Among the friends of that winter were Sarah and William Clarke, sister and brother of the Rev. James Freeman Clarke. It was in their company that Margaret Fuller made the journey recorded in her ‘Summer on the Lakes.’ Both were devoted to her memory. I afterwards learned that William Clarke considered her the good genius of his life, her counsel and encouragement [203] having come to his aid in a season of melancholy depression and self-depreciation. Miss Clarke was characterized by an exquisite refinement of feeling and of manner. She was also an artist of considerable merit. This was the first of many winters passed by her in Rome.

I will further mention only a dinner given by American residents in Rome on Washington's birthday, at which I was present. Mrs. Ann S. Stephens, the well-known writer, was also one of the guests. She had composed for the occasion a poem, of which I recall the opening line,—

We are met in the clime where the wild flowers abound,

and the closing ones,—

To the halo that circles our Washington's head
Let us pour a libation the gods never knew.

Among many toasts, my sister Annie proposed this one, ‘Washington's clay in Crawford's hand,’ which was appropriate, as Thomas Crawford was known at the time to be engaged in modeling the equestrian statue of Washington which crowns his Richmond monument.

My Roman holiday came to an end in the summer of the year 1851, and my return to my home and friends became imperative. As the time of my departure approached, I felt how deeply the subtle fascination of Roman life had entered into my very being. Pain, amounting almost to anguish, [204] seized me at the thought that I might never again behold those ancient monuments, those stately churches, or take part in the society which had charmed me principally through its unlikeness to any that I had known elsewhere. I have indeed seen Rome and its wonders more than once since that time, but never as I saw them then.
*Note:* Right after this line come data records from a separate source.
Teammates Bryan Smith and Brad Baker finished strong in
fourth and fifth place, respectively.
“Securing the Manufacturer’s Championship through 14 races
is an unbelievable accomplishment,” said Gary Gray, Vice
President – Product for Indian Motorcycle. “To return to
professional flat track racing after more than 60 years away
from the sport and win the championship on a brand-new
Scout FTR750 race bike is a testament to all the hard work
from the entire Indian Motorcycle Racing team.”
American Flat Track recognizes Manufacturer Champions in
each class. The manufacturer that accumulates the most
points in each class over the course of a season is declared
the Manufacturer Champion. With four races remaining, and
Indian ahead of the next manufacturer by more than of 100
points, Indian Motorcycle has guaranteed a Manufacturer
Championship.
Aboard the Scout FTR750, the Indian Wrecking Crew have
I made the homeward voyage with my sister Annie and her husband in an old-fashioned Havre packet. We were a month at sea, and after the first days of discomfort I managed to fill the hours of the long summer days with systematic occupation. In the mornings I perused Swedenborg's ‘Divine Love and Wisdom.’ In the afternoon I read, for the first and only time, Eugene Sue's ‘Mysteres de Paris,’ which the ship's surgeon borrowed for me from a steerage passenger. In the evening we played whist; and when others had retired for the night, I often sat alone in the cabin, meditating upon the events and lessons of the last six months. These lucubrations took form in a number of poems, which were written with no thought of publication, but which saw the light a year or two later.